Procédure d'asile

Lorsqu’une personne arrive en Suisse pour y demander l’asile, elle doit adresser sa demande auprès de l’un des sept centres d’enregistrement et de procédure de la Confédération. Le Secrétariat d’Etat aux migrations SEM rend sa décision après avoir entendu le requérant dans le cadre d’une, ou de deux auditions. S’il rejette la demande, le requérant peut faire recours auprès du Tribunal administratif fédéral.

Restructuration du domaine de l’asile

Au cours des dernières années, les délais d’examen des procédures d’asile étaient souvent très longs. Ces délais s’expliquent par la politique du personnel du SEM (anciennement Office fédéral des migrations), qui avait tablé, entre 2005 et 2010, sur un faible nombre de demandes entrantes.

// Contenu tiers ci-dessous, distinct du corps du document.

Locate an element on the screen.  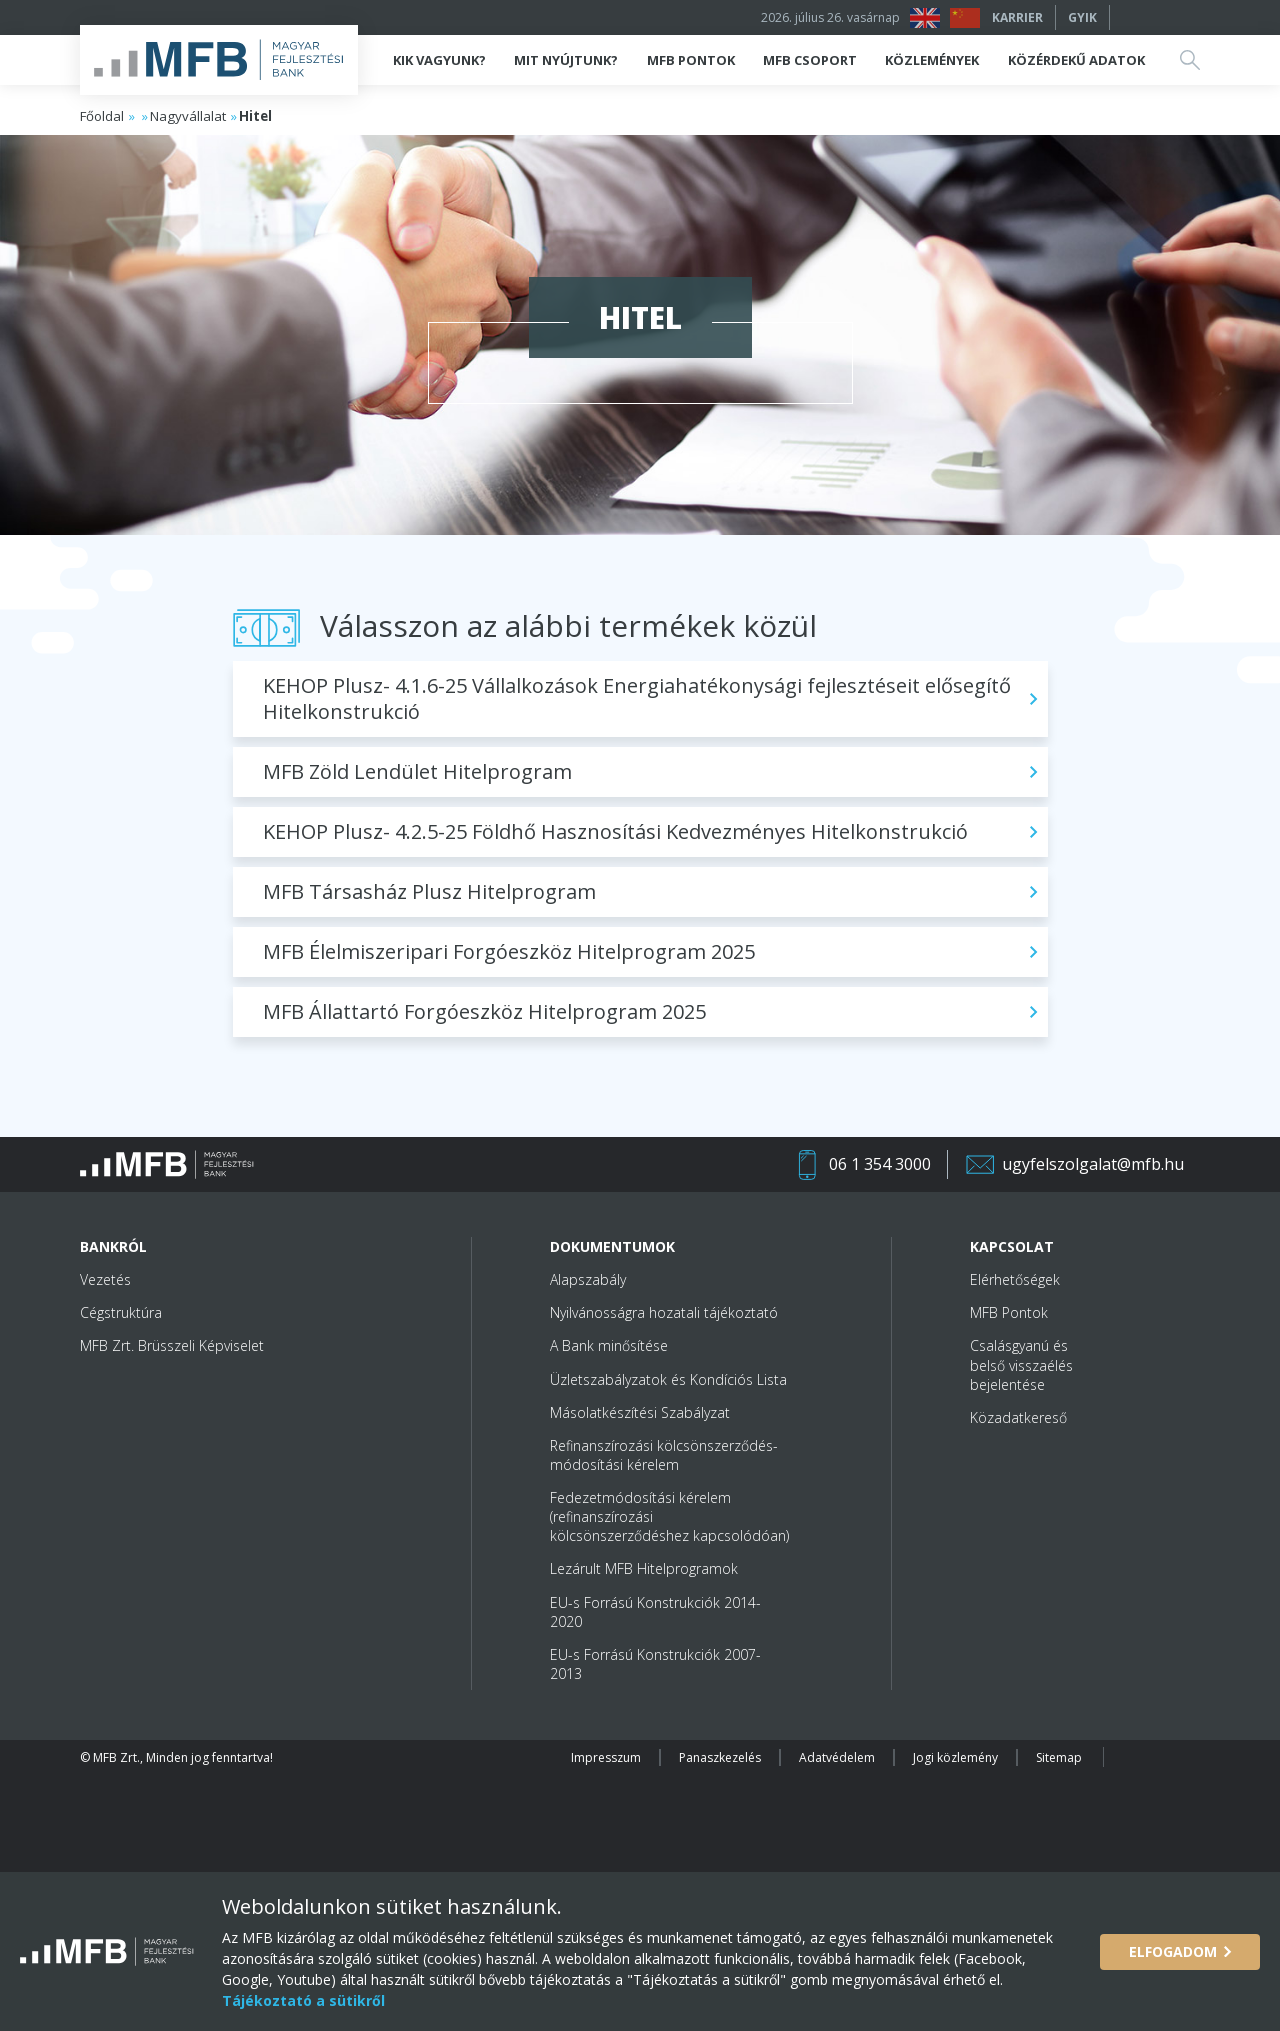
Karrier is located at coordinates (1017, 17).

Il en a résulté des effectifs insuffisants pour traiter efficacement des demandes fortement tributaires de l’évolution de la politique internationale.

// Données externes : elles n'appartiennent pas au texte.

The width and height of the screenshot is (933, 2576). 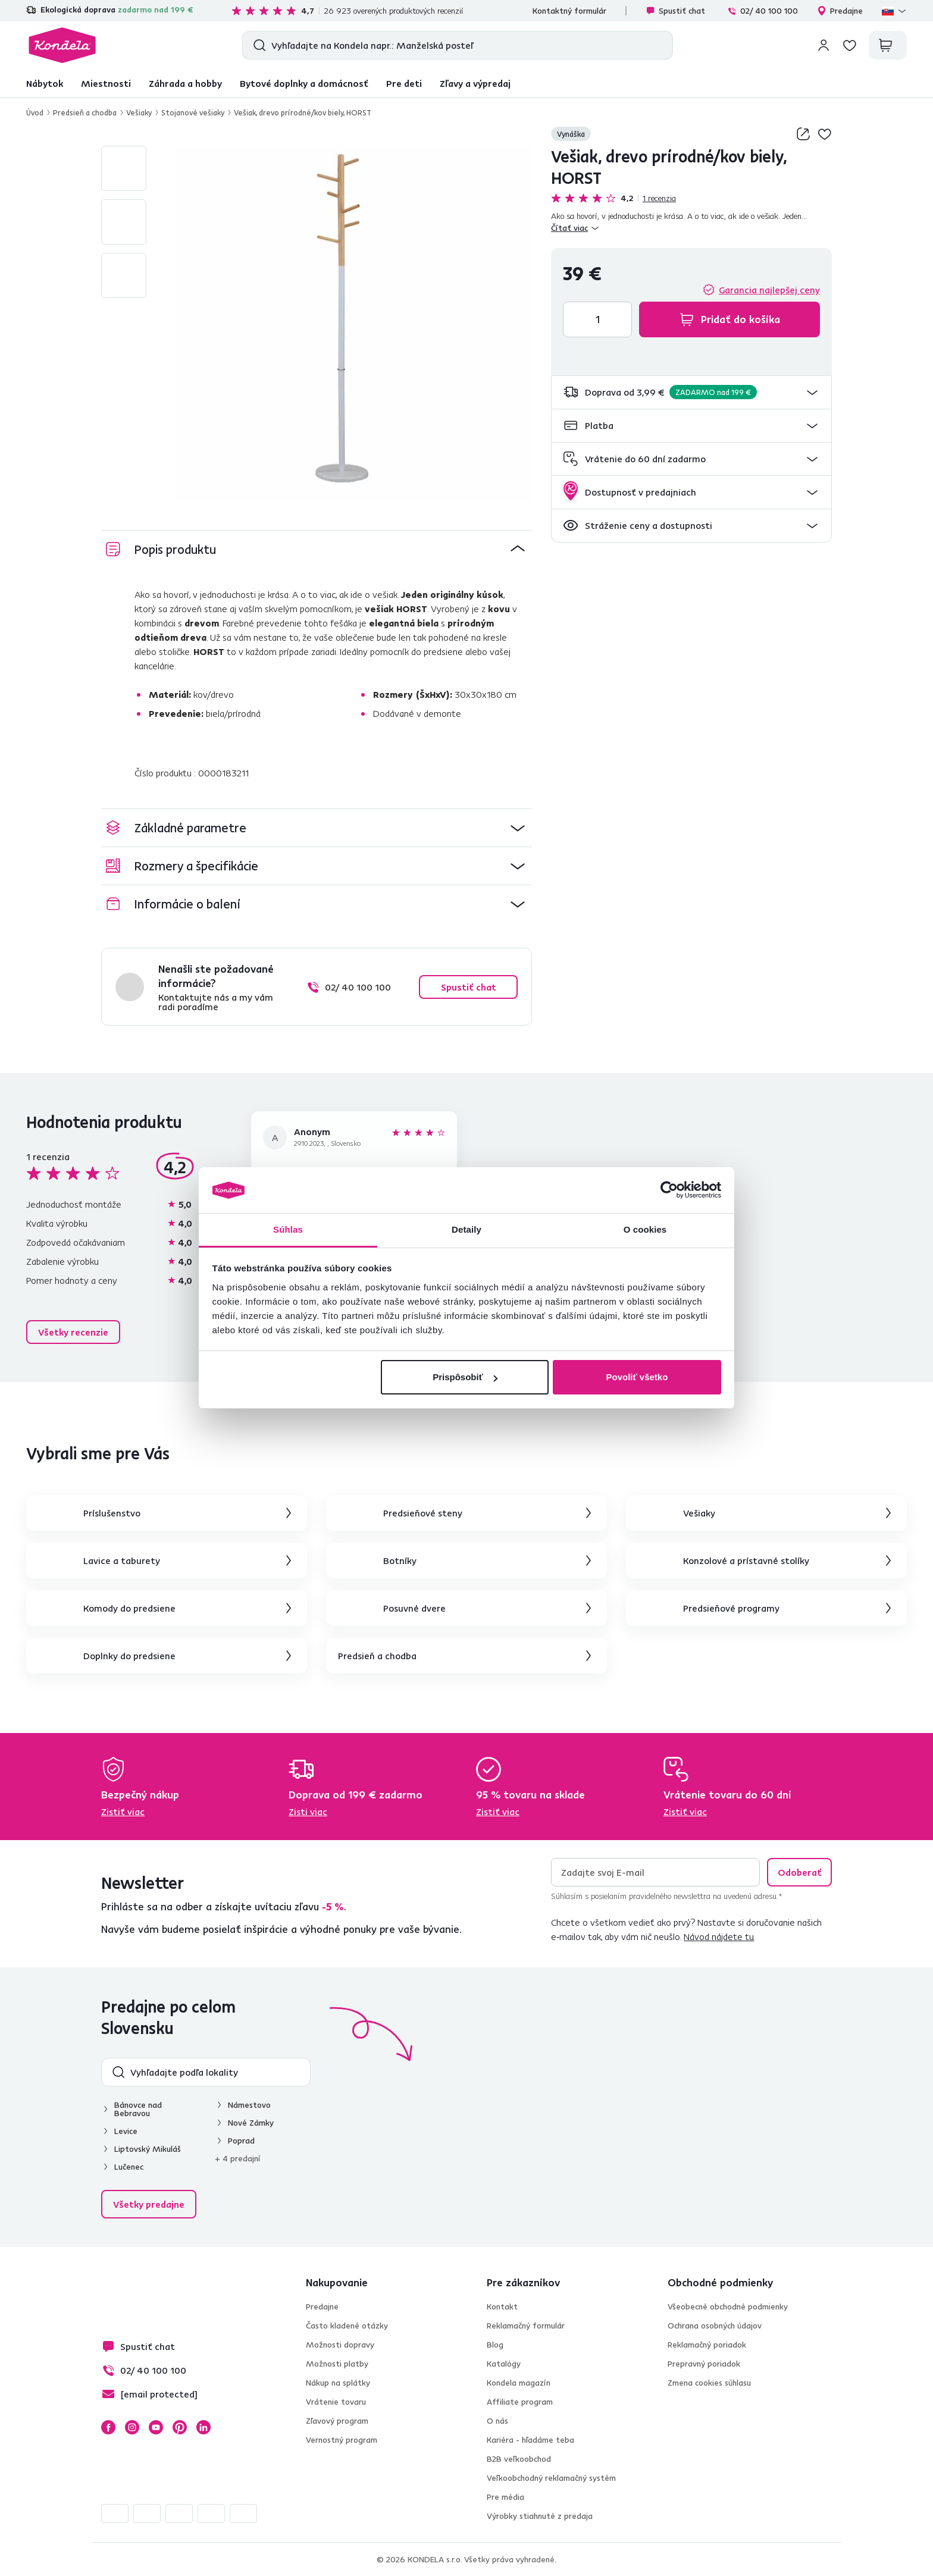 I want to click on Povoliť všetko, so click(x=637, y=1377).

En 2012, il a été procédé, sous l’égide de la Conseillère fédérale Simonetta Sommaruga et du Secrétaire d’Etat Mario Gattiker, à une vaste réorganisation interne de l’office, qui s’est accompagnée d’une hausse des effectifs du SEM et d’une refonte de la procédure d’asile. La nouvelle procédure d’asile accélérée est à l’essai dans le centre pilote de Zurich, créé à cet effet en 2014. Depuis avril 2018, elle est également testée dans les centres fédéraux pour requérants d’asile de Boudry (NE) et de Chevrilles (FR) dans le cadre d’un deuxième projet pilote. Cette restructuration, qui doit permettre d’accélérer les procédures, inscrit le dispositif de l’asile dans une nouvelle donne. Des centres fédéraux seront ainsi créés dans six régions de Suisse, qui se répartiront l’examen des demandes d’asile, soit en procédure accélérée, soit en procédure étendue lorsqu’il y a lieu. S’ils font l’objet d’une procédure accélérée, les requérants seront hébergés dans l’un des centres fédéraux pour toute la durée de la procédure.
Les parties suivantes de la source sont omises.